If you want to learn more you can check out Magenta.Tensorflow.org
Craig Cannon [00:00] Hey, this is Craig Cannon, and you’re listening to Y Combinator’s podcast. Today’s episode is with Doug Eck, Doug’s a research scientist at Google, and he’s working on Magenta, which is a project making music and art through machine learning. Their goal is to basically create open-source tools and models that help creative people be even more creative. So if you want to learn more about Magenta, or get started using it, you can check out magenta.tensorflow.org. Alright, here we go. I wanted to start with the quote that you ended your IO talk with because I feel like that might be helpful for some folks. It’s a Brian Eno quote and I will have the slightly longer version if that’s okay.
Doug Eck [00:34] Yeah. Good, yeah.
Craig Cannon [00:36] So yeah, it goes like this. “Whatever you now find weird, ugly, uncomfortable, and nasty about a new medium will surely become its signature. CD distortion, the jitteriness of digital video, the crap sound of 8-bit, all of these will be cherished and emulated as soon as they can be avoided. It’s the sound of failure. So much modern art is the sound of things going out of control. Out of a medium, pushing to its limits and breaking apart.” That’s how you ended your IO talk.
Doug Eck [01:02] Correct.
Craig Cannon [01:03] What it kind of opened up for me was when you’re thinking about creating Magenta and all the projects therein as new mediums, how are you thinking about what’s going to be broken and what’s going to be created?
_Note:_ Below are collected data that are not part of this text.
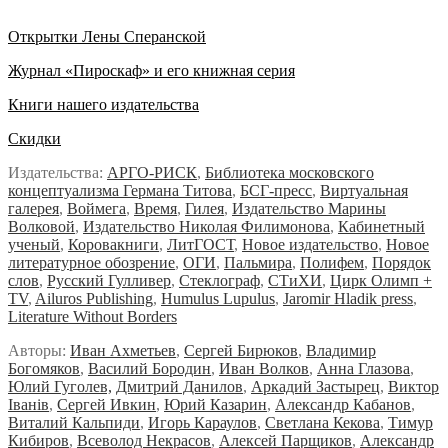
Открытки Лены Сперанской
Журнал «Пироскаф» и его книжная серия
Книги нашего издательства
Скидки
Издательства:
АРГО-РИСК
,
Библиотека московского
концептуализма Германа Титова
,
БСГ-пресс
,
Виртуальная
галерея
,
Воймега
,
Время
,
Гилея
,
Издательство Марины
Волковой
,
Издательство Николая Филимонова
,
Кабинетный
ученый
,
Коровакниги
,
ЛитГОСТ
,
Новое издательство
,
Новое
литературное обозрение
,
ОГИ
,
Пальмира
,
Полифем
,
Порядок
слов
,
Русский Гулливер
,
Стеклограф
,
СТиХИ
,
Цирк Олимп +
TV
,
Ailuros Publishing
,
Humulus Lupulus
,
Jaromir Hladik press
,
Literature Without Borders
Авторы:
Иван Ахметьев
,
Сергей Бирюков
,
Владимир
Богомяков
,
Василий Бородин
,
Иван Волков
,
Анна Глазова
,
Юлий Гуголев,
Дмитрий Данилов
,
Аркадий Застырец
,
Виктор
Iванiв
,
Сергей Ивкин
,
Юрий Казарин
,
Александр Кабанов
,
Виталий Кальпиди
,
Игорь Караулов
,
Светлана Кекова
,
Тимур
Кибиров
,
Всеволод Некрасов
,
Алексей Парщиков
,
Александр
Doug Eck [01:19] The reason that I put that quote there I think is to be honest with the division between engineering, and research, and artistry, and to not think that what I’m doing is being a machine learning artist. But we’re trying to build interesting ways to make new kinds of art. I think it occurred to me, I read that quote, and I thought that’s it. No matter how hard Eastman or whomever invented the film camera. I’m sorry if that’s the wrong person. They clearly weren’t thinking of breakage, or they were trying to avoid certain kinds of breakage. I mean, you know guitar amplifiers aren’t supposed to distort. I thought well, what if we do that with machine learning? The first thing that you’re going to do if someone comes to you and says, “Here’s this really smart model that you can make art with,” what are you going to do? You’re going to try to show the world that it’s a stupid model, right? But maybe it’s smart enough that it’s kind of hard to make it stupid, so you get to have a lot of fun making it stupid.
Craig Cannon [02:17] I was playing with Quick, Draw! this morning with my girlfriend and what she was trying to do was make the most accurate picture that the computer wouldn’t recognize. Like, immediately out of the gate. She works in art and like yeah, doesn’t want to believe.
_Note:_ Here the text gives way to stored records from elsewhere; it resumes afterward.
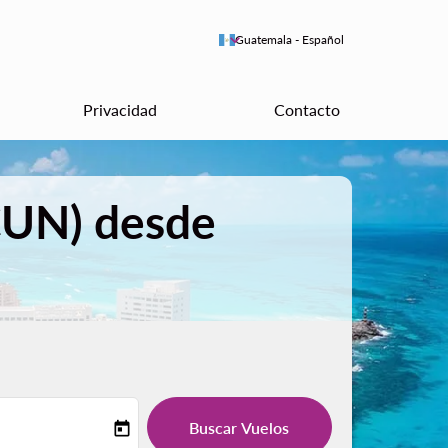
keyboard_arrow_down
Guatemala
-
Español
Privacidad
Contacto
CUN) desde
Buscar Vuelos
today
-label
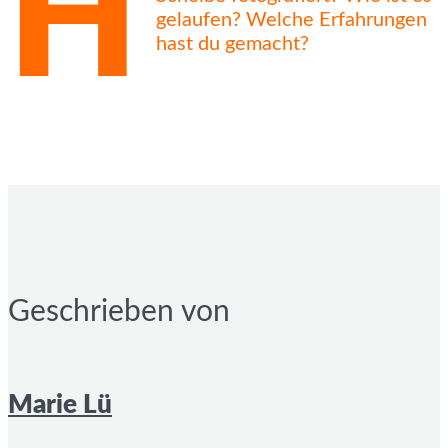
H
gelaufen? Welche Erfahrungen
hast du gemacht?
Geschrieben von
Marie Lü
Doug Eck [02:30] That’s right. That’s a good intuition.
Craig Cannon [02:34] Yeah. Maybe the best way to start is then talk about what are you working on right now? What are you guys making?
Doug Eck [02:41] Right now we’re working on, god let me think. That’s a good question. We have this project called NSynth, which is trying to get deep learning models to generate new sounds. We’re working on a number of ways to make that better. I think one way to think about it is we have this latent space. To make that a little bit less a buzz word, we have a kind of compressed space, a space that doesn’t have the ability to memorize the original audio, but it’s set up in such a way that we can try to regenerate some of that audio. In regenerating it, we don’t get back exactly what we started with. But hopefully we get something close. That space is set up so that we can move around in that space, and come into new points in that space, and actually listen to what’s there. Right now it’s quite slow to listen so to speak. We’re not able to do things in real time. We also would love to be at kind of a meta level, building models that can generate those embeddings, having trained on other data, so that you’re able to move around in that space in different ways. So we’re moving, we’re continuing to work with Sound Generation for music. We also are spending quite a bit of time on rethinking the music sequence generation work that we’re doing. We put out some models that were, by any reasonable account, primitive. I mean kind of very simple recurrent neural networks that generate midi from midi and that maybe use a tension that maybe have a little bit smarter ways to sample as when doing inference, when generating. Now we’re actually taking seriously, wait a minute, what if we really look at large data sets of performed music? What if we actually start to care about expressive timing and dynamics, cared deeply about polyphony, and really care about like not putting out kind of what you would consider a simple reference model, but actually what we think is super good? I think those are the things we’re focusing on. I think we’re trying to actually make things, really pull up quality, and make things that are better, more usable for people.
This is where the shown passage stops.